Dünyayı bir bütün olarak çerçeveye alma devri kapanmış olabilir, ancak dünya içinde yeni çerçeveler karşımıza çıkacaktır. Zira düşünme ediminin uzun vadeli el çektiği bir yaşam da mümkün değildir. İşte, yeni bir çerçeve: Yavuz'un (Yiğit Özşener) evinin penceresi. Bu genç adam, çerçevenin sınırladığı dünyanın dışında konumlanıp yaşamı askıya almıştır. Bedeni hareketsiz kalınca, zamanını düşünmekle geçirir. Ne ki, düşünceleri yaşamı anlamaya değil, bitirmeye ayarlıdır. Canan böyle bir düşünceyi eyleme dökmek üzere yola çıkmıştır.
Ve fakat, insanların hesapları küçük, yaşamın olanakları sonsuzdur. Leyla çerçeveye bir armağan gibi kendiliğinden dahil olur. Bu kadının dokunuşunun tılsımı, adamın yaşam karşısındaki konumunu değiştirince, hazırlanan planın işe yaramazlığı görünmeye başlar. Yavuz yaşamı yaşamıyor, sadece seyrediyordur. Bu, bilişsel bir mesafe yaratmak değil, bütün mesafeleri yok etmek demektir. Sinema seyircisi olmanın kazanımı burada belirir. Sinema açısından seyretmek, yaşama hazırlanmaktır; seyirci olmaktan çıkmak için seyretmektir. Bu yüzden, iyi sinema seyircisinin dünyayla bağı kesiktir. Haliyle film bitmezse, ne yaşamın değeri kalır ne de sinemanın hikmeti... Sinemadan sonra yaşama ve düşünme, düşünerek yaşamaya; düşünme ve görme ise, düşünceyle görmeye dönüşür.

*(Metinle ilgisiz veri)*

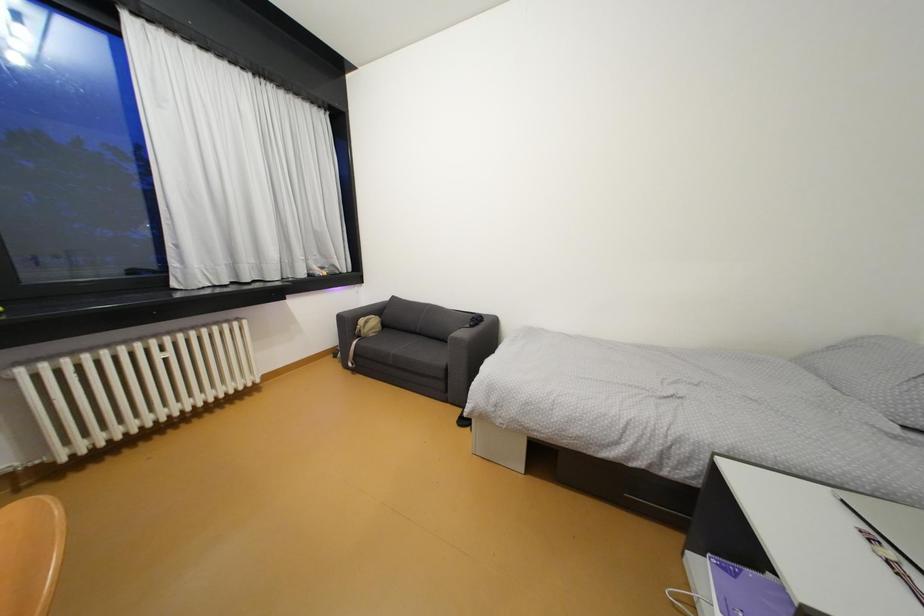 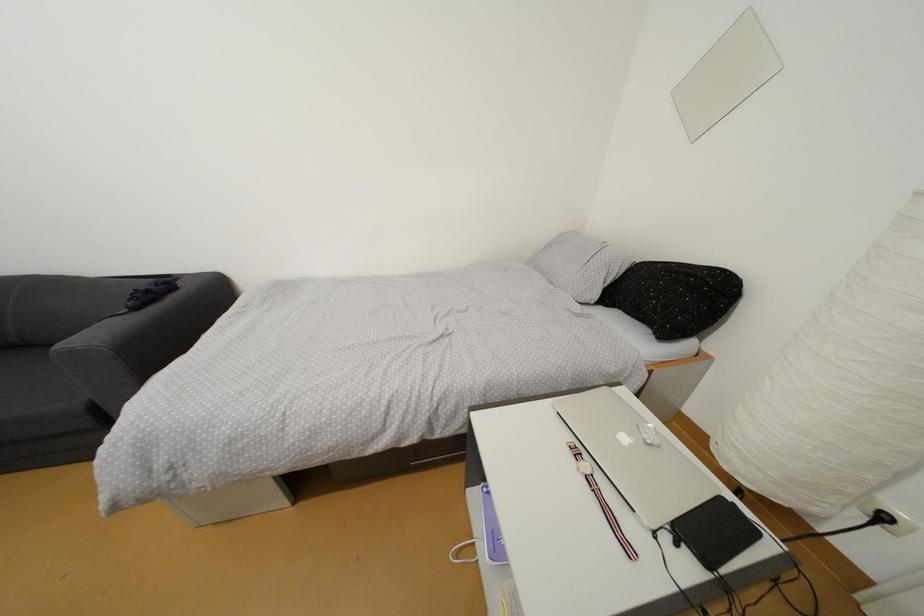 First-person continuous shooting, in which direction is the camera rotating?

The camera's rotation is toward right-down. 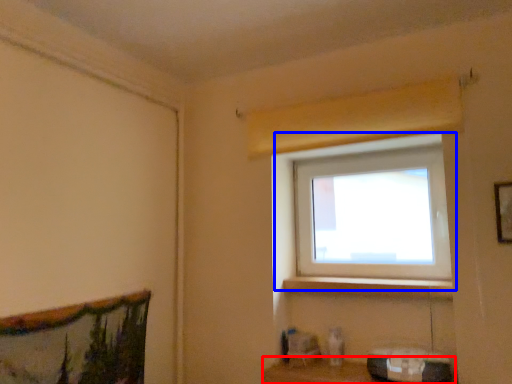 Question: Which object is further to the camera taking this photo, shelf (highlighted by a red box) or window (highlighted by a blue box)?

Choices:
 (A) shelf
 (B) window

Answer: (B) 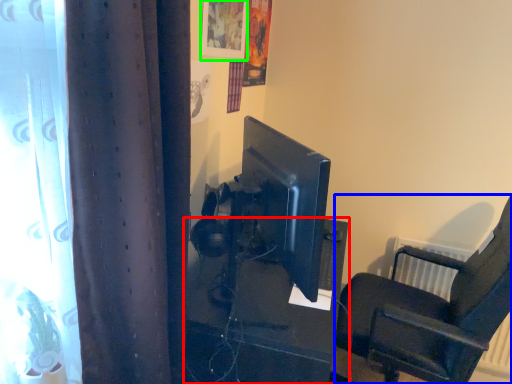 Question: Based on their relative distances, which object is nearer to furniture (highlighted by a red box)? Choose from chair (highlighted by a blue box) and picture frame (highlighted by a green box).

Choices:
 (A) chair
 (B) picture frame

Answer: (A) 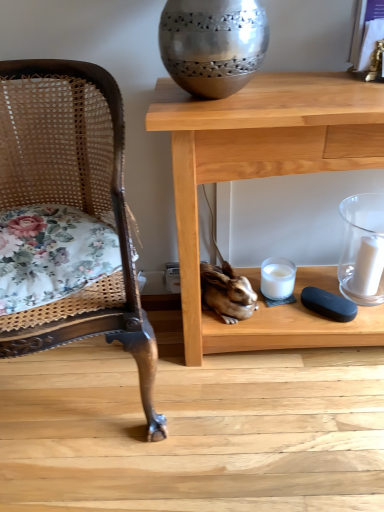 Locate an element on the screen. The width and height of the screenshot is (384, 512). white matte candle at right is located at coordinates (368, 267).

The width and height of the screenshot is (384, 512). In order to click on clear glass candle at right, marked as the 2th candle holder in a left-to-right arrangement in this screenshot , I will do `click(362, 249)`.

Based on the photo, in order to face woven cane chair at left, should I rotate leftwards or rightwards?

You should look left and rotate roughly 19.750 degrees.

You are a GUI agent. You are given a task and a screenshot of the screen. Output one action in this format:
    pyautogui.click(x=<x>, y=<y>)
    Task: Click on the white matte candle at right
    This screenshot has height=512, width=384.
    Given the screenshot: What is the action you would take?
    pyautogui.click(x=368, y=267)

Is wooden table at center further to the viewer compared to clear glass candle at right, acting as the 1th candle holder starting from the right?

No.

Which is correct: wooden table at center is inside clear glass candle at right, acting as the 1th candle holder starting from the right, or outside of it?

wooden table at center is located beyond the bounds of clear glass candle at right, acting as the 1th candle holder starting from the right.

Considering the relative positions of wooden table at center and clear glass candle at right, marked as the 2th candle holder in a left-to-right arrangement, in the image provided, is wooden table at center to the left of clear glass candle at right, marked as the 2th candle holder in a left-to-right arrangement, from the viewer's perspective?

Yes.

Is white matte candle at right outside of white glass candle at lower center, which ranks as the 2th candle holder in right-to-left order?

Indeed, white matte candle at right is completely outside white glass candle at lower center, which ranks as the 2th candle holder in right-to-left order.

From a real-world perspective, is white matte candle at right located beneath white glass candle at lower center, marked as the first candle holder in a left-to-right arrangement?

No, from a real-world perspective, white matte candle at right is not under white glass candle at lower center, marked as the first candle holder in a left-to-right arrangement.

Considering the sizes of objects white matte candle at right and white glass candle at lower center, marked as the first candle holder in a left-to-right arrangement, in the image provided, who is smaller, white matte candle at right or white glass candle at lower center, marked as the first candle holder in a left-to-right arrangement,?

white matte candle at right.

Can you tell me how much white matte candle at right and white glass candle at lower center, which ranks as the 2th candle holder in right-to-left order, differ in facing direction?

The angle between the facing direction of white matte candle at right and the facing direction of white glass candle at lower center, which ranks as the 2th candle holder in right-to-left order, is 5.6 degrees.

How different are the orientations of wooden table at center and white glass candle at lower center, marked as the first candle holder in a left-to-right arrangement, in degrees?

The angular difference between wooden table at center and white glass candle at lower center, marked as the first candle holder in a left-to-right arrangement, is 4.81 degrees.

How distant is wooden table at center from white glass candle at lower center, marked as the first candle holder in a left-to-right arrangement?

13.69 inches.

Considering the relative positions of wooden table at center and white glass candle at lower center, marked as the first candle holder in a left-to-right arrangement, in the image provided, is wooden table at center to the left of white glass candle at lower center, marked as the first candle holder in a left-to-right arrangement, from the viewer's perspective?

Incorrect, wooden table at center is not on the left side of white glass candle at lower center, marked as the first candle holder in a left-to-right arrangement.

Considering the positions of point (365, 128) and point (279, 298), is point (365, 128) closer or farther from the camera than point (279, 298)?

Point (365, 128) is closer to the camera than point (279, 298).

How different are the orientations of white matte candle at right and clear glass candle at right, marked as the 2th candle holder in a left-to-right arrangement, in degrees?

0.459 degrees separate the facing orientations of white matte candle at right and clear glass candle at right, marked as the 2th candle holder in a left-to-right arrangement.

Which is behind, white matte candle at right or clear glass candle at right, marked as the 2th candle holder in a left-to-right arrangement?

Positioned behind is white matte candle at right.

Is white matte candle at right oriented away from clear glass candle at right, acting as the 1th candle holder starting from the right?

That's right, white matte candle at right is facing away from clear glass candle at right, acting as the 1th candle holder starting from the right.

From the image's perspective, which one is positioned higher, white matte candle at right or clear glass candle at right, acting as the 1th candle holder starting from the right?

clear glass candle at right, acting as the 1th candle holder starting from the right, appears higher in the image.

Between clear glass candle at right, acting as the 1th candle holder starting from the right, and wooden table at center, which one has less height?

clear glass candle at right, acting as the 1th candle holder starting from the right.

Could you tell me if clear glass candle at right, acting as the 1th candle holder starting from the right, is turned towards wooden table at center?

Yes, clear glass candle at right, acting as the 1th candle holder starting from the right, is oriented towards wooden table at center.

Which is in front, point (378, 246) or point (181, 212)?

The point (181, 212) is closer.

Between clear glass candle at right, marked as the 2th candle holder in a left-to-right arrangement, and wooden table at center, which one has smaller size?

Smaller between the two is clear glass candle at right, marked as the 2th candle holder in a left-to-right arrangement.

Locate an element on the screen. The image size is (384, 512). candle on the right of the woven cane chair at left is located at coordinates click(368, 267).

Considering the relative positions of white matte candle at right and woven cane chair at left in the image provided, is white matte candle at right to the right of woven cane chair at left from the viewer's perspective?

Correct, you'll find white matte candle at right to the right of woven cane chair at left.

Consider the image. Is white matte candle at right oriented away from woven cane chair at left?

No.

Is white matte candle at right wider than woven cane chair at left?

In fact, white matte candle at right might be narrower than woven cane chair at left.

Can we say wooden table at center lies outside white matte candle at right?

wooden table at center is positioned outside white matte candle at right.

Between wooden table at center and white matte candle at right, which one is positioned behind?

white matte candle at right is more distant.

From the image's perspective, relative to white matte candle at right, is wooden table at center above or below?

Clearly, from the image's perspective, wooden table at center is above white matte candle at right.

From a real-world perspective, which is physically below, wooden table at center or white matte candle at right?

In real-world perspective, white matte candle at right is lower.

Locate an element on the screen. table in front of the clear glass candle at right, marked as the 2th candle holder in a left-to-right arrangement is located at coordinates (266, 176).

At what (x,y) coordinates should I click in order to perform the action: click on candle holder located behind the white matte candle at right. Please return your answer as a coordinate pair (x, y). The width and height of the screenshot is (384, 512). Looking at the image, I should click on (277, 278).

When comparing their distances from wooden table at center, does white glass candle at lower center, which ranks as the 2th candle holder in right-to-left order, or white matte candle at right seem further?

white matte candle at right is positioned further to the anchor wooden table at center.

Considering their positions, is white glass candle at lower center, which ranks as the 2th candle holder in right-to-left order, positioned further to white matte candle at right than woven cane chair at left?

woven cane chair at left.

Considering their positions, is clear glass candle at right, marked as the 2th candle holder in a left-to-right arrangement, positioned further to wooden table at center than woven cane chair at left?

clear glass candle at right, marked as the 2th candle holder in a left-to-right arrangement, lies further to wooden table at center than the other object.

Which object lies nearer to the anchor point white matte candle at right, white glass candle at lower center, marked as the first candle holder in a left-to-right arrangement, or clear glass candle at right, marked as the 2th candle holder in a left-to-right arrangement?

clear glass candle at right, marked as the 2th candle holder in a left-to-right arrangement.

Consider the image. Which object lies further to the anchor point white matte candle at right, wooden table at center or white glass candle at lower center, which ranks as the 2th candle holder in right-to-left order?

wooden table at center lies further to white matte candle at right than the other object.

Looking at the image, which one is located further to white glass candle at lower center, marked as the first candle holder in a left-to-right arrangement, woven cane chair at left or wooden table at center?

Among the two, woven cane chair at left is located further to white glass candle at lower center, marked as the first candle holder in a left-to-right arrangement.

Considering their positions, is wooden table at center positioned closer to white matte candle at right than woven cane chair at left?

wooden table at center lies closer to white matte candle at right than the other object.

From the image, which object appears to be farther from white glass candle at lower center, which ranks as the 2th candle holder in right-to-left order, woven cane chair at left or white matte candle at right?

The object further to white glass candle at lower center, which ranks as the 2th candle holder in right-to-left order, is woven cane chair at left.

Locate an element on the screen. This screenshot has width=384, height=512. candle holder between woven cane chair at left and clear glass candle at right, marked as the 2th candle holder in a left-to-right arrangement is located at coordinates (277, 278).

Where is `candle holder between woven cane chair at left and wooden table at center from left to right`? Image resolution: width=384 pixels, height=512 pixels. candle holder between woven cane chair at left and wooden table at center from left to right is located at coordinates (277, 278).

The width and height of the screenshot is (384, 512). Find the location of `candle holder between white glass candle at lower center, marked as the first candle holder in a left-to-right arrangement, and white matte candle at right from left to right`. candle holder between white glass candle at lower center, marked as the first candle holder in a left-to-right arrangement, and white matte candle at right from left to right is located at coordinates (362, 249).

This screenshot has width=384, height=512. I want to click on candle located between wooden table at center and white glass candle at lower center, which ranks as the 2th candle holder in right-to-left order, in the depth direction, so click(x=368, y=267).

İşe yarar bir şey, işe yaramaz çok şey
Canan ile Yavuz'un, yaşamın canına okumak için birbirlerine verdikleri randevunun gerisinde, insana yabancı toplumsal kodlar, yaşamı zedeleyici politikalar, hesapçı insanların elbirliğiyle kurduğu bir dünya bulunur. İnsan olmak, yaşam için emek harcamak; hemşire olmak, yaşamın devamına hizmet etmektir. Gel gör ki, Canan ile Yavuz açısından yaşamak, yükümlülükleri ihlal etmekle uğraşmaktır. Bugüne kadar öğrendikleri, ancak bu kadarına yetiyormuş. Aristoteles'in sorusu ne kadar da önemliymiş! İnsanın işi nedir? İnsan, ne yaptığı için insandır?

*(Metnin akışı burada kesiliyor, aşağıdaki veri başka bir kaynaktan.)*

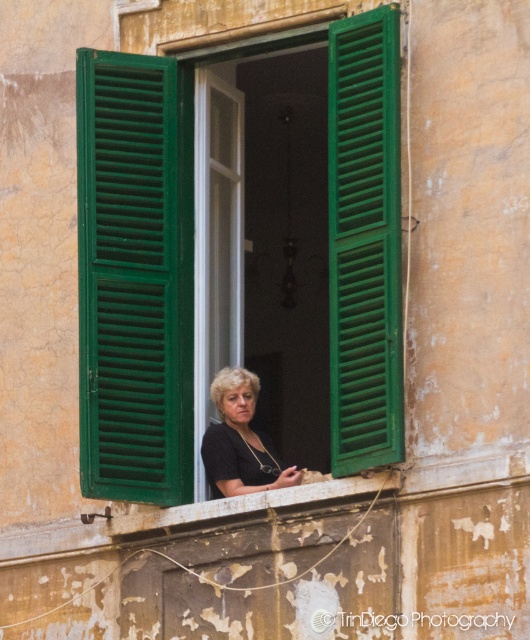 Question: Which of the following is the farthest from the observer?

Choices:
 (A) (272, 486)
 (B) (149, 461)
 (C) (375, 403)

Answer: (B)

Question: Among these points, which one is nearest to the camera?

Choices:
 (A) (351, 372)
 (B) (385, 294)
 (C) (145, 339)

Answer: (B)

Question: Is green matte shutters at center below green painted wood shutter at center?

Choices:
 (A) yes
 (B) no

Answer: (A)

Question: Can you confirm if green matte shutters at center is positioned to the right of black matte shirt at center?

Choices:
 (A) no
 (B) yes

Answer: (A)

Question: Considering the real-world distances, which object is farthest from the green painted wood shutter at center?

Choices:
 (A) green matte shutters at center
 (B) black matte shirt at center
 (C) green wooden shutters at center

Answer: (B)

Question: Is green matte shutters at center bigger than green painted wood shutter at center?

Choices:
 (A) yes
 (B) no

Answer: (B) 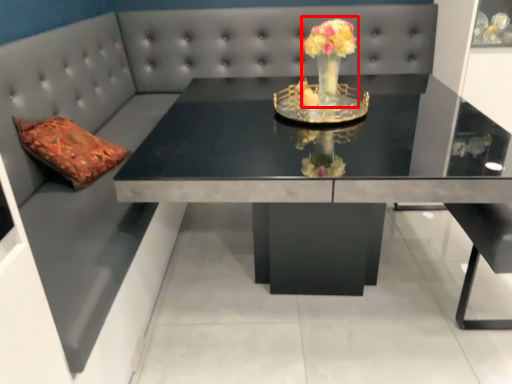 Question: Considering the relative positions of floral arrangement (annotated by the red box) and table in the image provided, where is floral arrangement (annotated by the red box) located with respect to the staircase?

Choices:
 (A) right
 (B) left

Answer: (A) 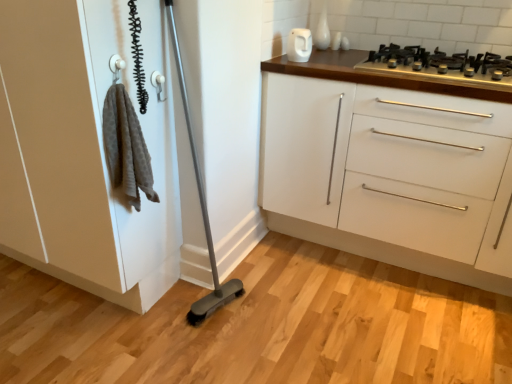 This screenshot has height=384, width=512. I want to click on vacant space in front of white glossy electric kettle at upper center, so pyautogui.click(x=308, y=71).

Leyla, arkadaşlarıyla buluşmak üzere çıktığında, egemen düşünce tarzını -ya da tini- çerçeveye alır. Yemek masası, hâkim insan görüşünün, çağın insan tipinin taşıdığı ruhun çıktığı sahnedir: Yapmacıklık değil, bayağılık… Yavanlık, yani işe yaramazlık şimdi asli insani haldir. Etrafa yayılan havaya bakılırsa, canlı olmak ile yaşamak arasında önemli bir fark vardır. Ve bu, Leyla ile diğerleri arasındaki farktır. Herkes toplumsal bir proje, ideolojik bir kalıptır. Zira hiçbirinin canına şiirin soluğu karışmamıştır. Masanın bizzat kendisi lekedir, Leyla ise geriye kalan…

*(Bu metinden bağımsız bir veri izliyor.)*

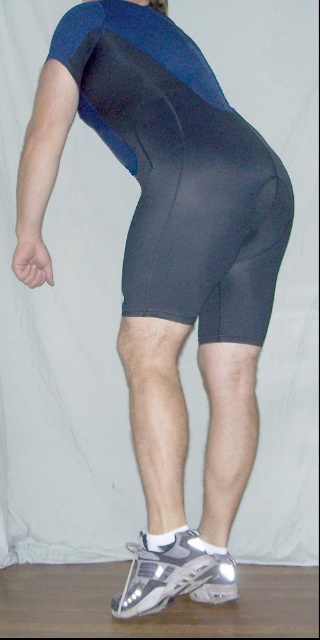 Can you confirm if black matte shorts at center is positioned to the right of matte gray shorts at lower center?

Yes, black matte shorts at center is to the right of matte gray shorts at lower center.

This screenshot has height=640, width=320. Find the location of `black matte shorts at center`. black matte shorts at center is located at coordinates (181, 172).

At what (x,y) coordinates should I click in order to perform the action: click on black matte shorts at center. Please return your answer as a coordinate pair (x, y). Looking at the image, I should click on (181, 172). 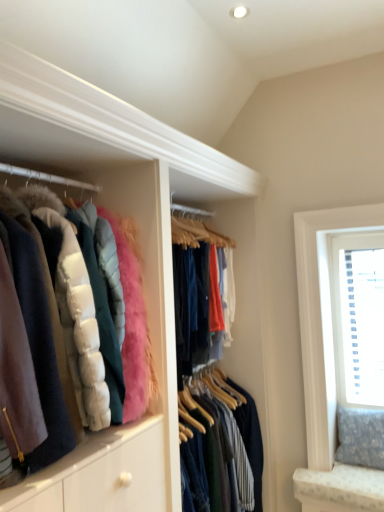 Question: Is velvet-like pink puffer jacket at left taller or shorter than white textured blinds at upper right?

Choices:
 (A) short
 (B) tall

Answer: (A)

Question: Considering the positions of velvet-like pink puffer jacket at left and white textured blinds at upper right in the image, is velvet-like pink puffer jacket at left wider or thinner than white textured blinds at upper right?

Choices:
 (A) thin
 (B) wide

Answer: (B)

Question: Looking at the image, does velvet-like pink puffer jacket at left seem bigger or smaller compared to white textured blinds at upper right?

Choices:
 (A) small
 (B) big

Answer: (B)

Question: In terms of height, does white textured blinds at upper right look taller or shorter compared to velvet-like pink puffer jacket at left?

Choices:
 (A) tall
 (B) short

Answer: (A)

İşe yarar her şey, ilkin işe yaramaz şeylerin enkazını kaldırır. Yavuz'u ellerinden tutup yeniden yaşamın içine çeken şey, Leyla'nın şiirin yardımıyla ulaştığı güçtür. Doğanın Yavuz'a verdiği can, şiir ile tine dönüşür. İşe yarar şeyler, işe yarar insanlar yaratır. Leyla'nın dudakları arasından dökülen şiirsel sözler, Yavuz'un bakışının yönünü değiştirir. Dışarıdan içe yönelmek; yani içgörüye ermek… Leyla'yı Leyla yapan şiir aslında bir çerçeve gibi iş görür. Buradan bakışa takılan insan tininin güçlü yanıdır. Yavuz artık tinin harekete geçişini temsil eder. Beden hareketsiz olabilir, ama düşüncenin hareketi göz kamaştırır.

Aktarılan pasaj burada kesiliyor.